[Extracted data entries]
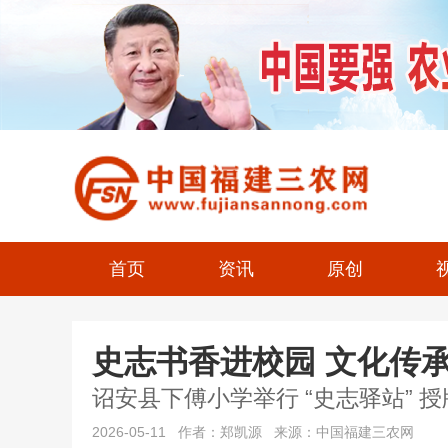
首页
资讯
原创
史志书香进校园 文化传
诏安县下傅小学举行 “史志驿站” 
2026-05-11 作者：郑凯源 来源：中国福建三农网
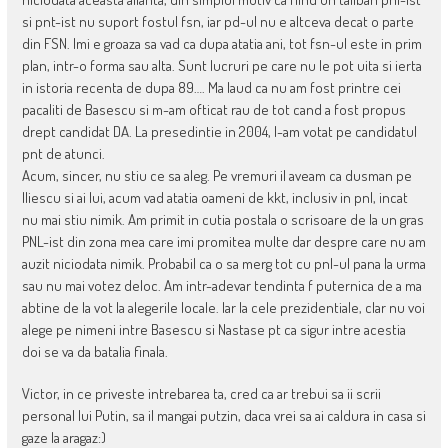
si pnt-ist nu suport fostul fsn, iar pd-ul nu e altceva decat o parte
din FSN. Imi e groaza sa vad ca dupa atatia ani, tot fsn-ul este in prim
plan, intr-o forma sau alta. Sunt lucruri pe care nu le pot uita si ierta
in istoria recenta de dupa 89…. Ma laud ca nu am fost printre cei
pacaliti de Basescu si m-am ofticat rau de tot cand a fost propus
drept candidat DA. La presedintie in 2004, l-am votat pe candidatul
pnt de atunci.
Acum, sincer, nu stiu ce sa aleg. Pe vremuri il aveam ca dusman pe
Iliescu si ai lui, acum vad atatia oameni de kkt, inclusiv in pnl, incat
nu mai stiu nimik. Am primit in cutia postala o scrisoare de la un gras
PNL-ist din zona mea care imi promitea multe dar despre care nu am
auzit niciodata nimik. Probabil ca o sa merg tot cu pnl-ul pana la urma
sau nu mai votez deloc. Am intr-adevar tendinta f puternica de a ma
abtine de la vot la alegerile locale. Iar la cele prezidentiale, clar nu voi
alege pe nimeni intre Basescu si Nastase pt ca sigur intre acestia
doi se va da batalia finala.
Victor, in ce priveste intrebarea ta, cred ca ar trebui sa ii scrii
personal lui Putin, sa il mangai putzin, daca vrei sa ai caldura in casa si
gaze la aragaz:)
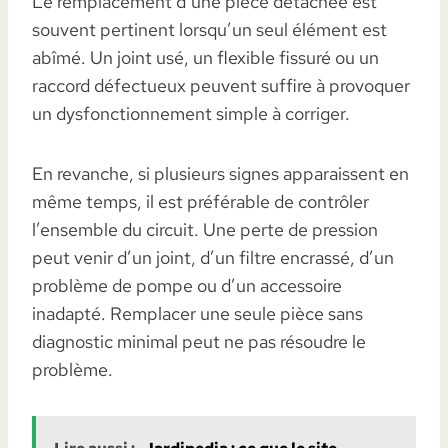
Le remplacement d’une pièce détachée est
souvent pertinent lorsqu’un seul élément est
abîmé. Un joint usé, un flexible fissuré ou un
raccord défectueux peuvent suffire à provoquer
un dysfonctionnement simple à corriger.
En revanche, si plusieurs signes apparaissent en
même temps, il est préférable de contrôler
l’ensemble du circuit. Une perte de pression
peut venir d’un joint, d’un filtre encrassé, d’un
problème de pompe ou d’un accessoire
inadapté. Remplacer une seule pièce sans
diagnostic minimal peut ne pas résoudre le
problème.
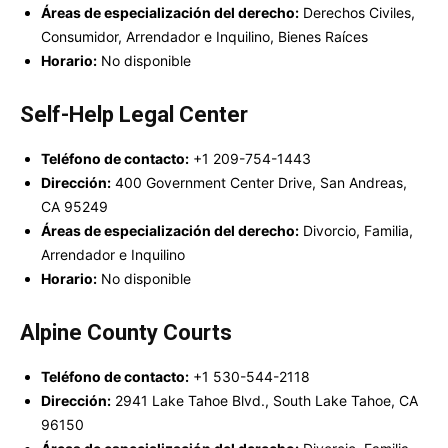
Áreas de especialización del derecho:
Derechos Civiles,
Consumidor, Arrendador e Inquilino, Bienes Raíces
Horario:
No disponible
Self-Help Legal Center
Teléfono de contacto:
+1 209-754-1443
Dirección:
400 Government Center Drive, San Andreas,
CA 95249
Áreas de especialización del derecho:
Divorcio, Familia,
Arrendador e Inquilino
Horario:
No disponible
Alpine County Courts
Teléfono de contacto:
+1 530-544-2118
Dirección:
2941 Lake Tahoe Blvd., South Lake Tahoe, CA
96150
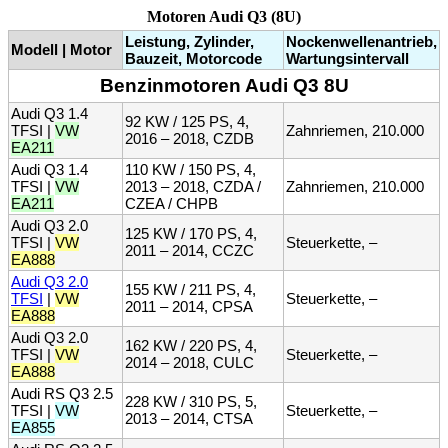
Motoren Audi Q3 (8U)
Leistung, Zylinder,
Nockenwellenantrieb,
Modell | Motor
Bauzeit, Motorcode
Wartungsintervall
Benzinmotoren Audi Q3 8U
Audi Q3 1.4
92 KW / 125 PS, 4,
TFSI |
VW
Zahnriemen, 210.000
2016 – 2018, CZDB
EA211
Audi Q3 1.4
110 KW / 150 PS, 4,
TFSI |
VW
2013 – 2018, CZDA /
Zahnriemen, 210.000
EA211
CZEA / CHPB
Audi Q3 2.0
125 KW / 170 PS, 4,
TFSI |
VW
Steuerkette, –
2011 – 2014, CCZC
EA888
Audi Q3 2.0
155 KW / 211 PS, 4,
TFSI
|
VW
Steuerkette, –
2011 – 2014, CPSA
EA888
Audi Q3 2.0
162 KW / 220 PS, 4,
TFSI |
VW
Steuerkette, –
2014 – 2018, CULC
EA888
Audi RS Q3 2.5
228 KW / 310 PS, 5,
TFSI |
VW
Steuerkette, –
2013 – 2014, CTSA
EA855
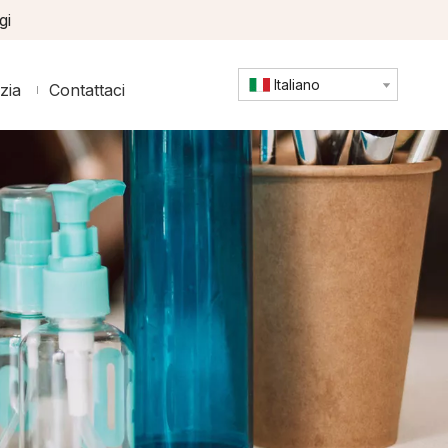
gi
Italiano
zia
Contattaci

What the task requires
The data above should be set down again exactly, with the pictures omitted.

Response to the task
首页
资讯
原创
史志书香进校园 文化传
诏安县下傅小学举行 “史志驿站” 
2026-05-11 作者：郑凯源 来源：中国福建三农网
si pnt-ist nu suport fostul fsn, iar pd-ul nu e altceva decat o parte
din FSN. Imi e groaza sa vad ca dupa atatia ani, tot fsn-ul este in prim
plan, intr-o forma sau alta. Sunt lucruri pe care nu le pot uita si ierta
in istoria recenta de dupa 89…. Ma laud ca nu am fost printre cei
pacaliti de Basescu si m-am ofticat rau de tot cand a fost propus
drept candidat DA. La presedintie in 2004, l-am votat pe candidatul
pnt de atunci.
Acum, sincer, nu stiu ce sa aleg. Pe vremuri il aveam ca dusman pe
Iliescu si ai lui, acum vad atatia oameni de kkt, inclusiv in pnl, incat
nu mai stiu nimik. Am primit in cutia postala o scrisoare de la un gras
PNL-ist din zona mea care imi promitea multe dar despre care nu am
auzit niciodata nimik. Probabil ca o sa merg tot cu pnl-ul pana la urma
sau nu mai votez deloc. Am intr-adevar tendinta f puternica de a ma
abtine de la vot la alegerile locale. Iar la cele prezidentiale, clar nu voi
alege pe nimeni intre Basescu si Nastase pt ca sigur intre acestia
doi se va da batalia finala.
Victor, in ce priveste intrebarea ta, cred ca ar trebui sa ii scrii
personal lui Putin, sa il mangai putzin, daca vrei sa ai caldura in casa si
gaze la aragaz:)
Le remplacement d’une pièce détachée est
souvent pertinent lorsqu’un seul élément est
abîmé. Un joint usé, un flexible fissuré ou un
raccord défectueux peuvent suffire à provoquer
un dysfonctionnement simple à corriger.
En revanche, si plusieurs signes apparaissent en
même temps, il est préférable de contrôler
l’ensemble du circuit. Une perte de pression
peut venir d’un joint, d’un filtre encrassé, d’un
problème de pompe ou d’un accessoire
inadapté. Remplacer une seule pièce sans
diagnostic minimal peut ne pas résoudre le
problème.
Áreas de especialización del derecho:
Derechos Civiles,
Consumidor, Arrendador e Inquilino, Bienes Raíces
Horario:
No disponible
Self-Help Legal Center
Teléfono de contacto:
+1 209-754-1443
Dirección:
400 Government Center Drive, San Andreas,
CA 95249
Áreas de especialización del derecho:
Divorcio, Familia,
Arrendador e Inquilino
Horario:
No disponible
Alpine County Courts
Teléfono de contacto:
+1 530-544-2118
Dirección:
2941 Lake Tahoe Blvd., South Lake Tahoe, CA
96150
Motoren Audi Q3 (8U)
Leistung, Zylinder,
Nockenwellenantrieb,
Modell | Motor
Bauzeit, Motorcode
Wartungsintervall
Benzinmotoren Audi Q3 8U
Audi Q3 1.4
92 KW / 125 PS, 4,
TFSI |
VW
Zahnriemen, 210.000
2016 – 2018, CZDB
EA211
Audi Q3 1.4
110 KW / 150 PS, 4,
TFSI |
VW
2013 – 2018, CZDA /
Zahnriemen, 210.000
EA211
CZEA / CHPB
Audi Q3 2.0
125 KW / 170 PS, 4,
TFSI |
VW
Steuerkette, –
2011 – 2014, CCZC
EA888
Audi Q3 2.0
155 KW / 211 PS, 4,
TFSI
|
VW
Steuerkette, –
2011 – 2014, CPSA
EA888
Audi Q3 2.0
162 KW / 220 PS, 4,
TFSI |
VW
Steuerkette, –
2014 – 2018, CULC
EA888
Audi RS Q3 2.5
228 KW / 310 PS, 5,
TFSI |
VW
Steuerkette, –
2013 – 2014, CTSA
EA855
gi
Italiano
zia
Contattaci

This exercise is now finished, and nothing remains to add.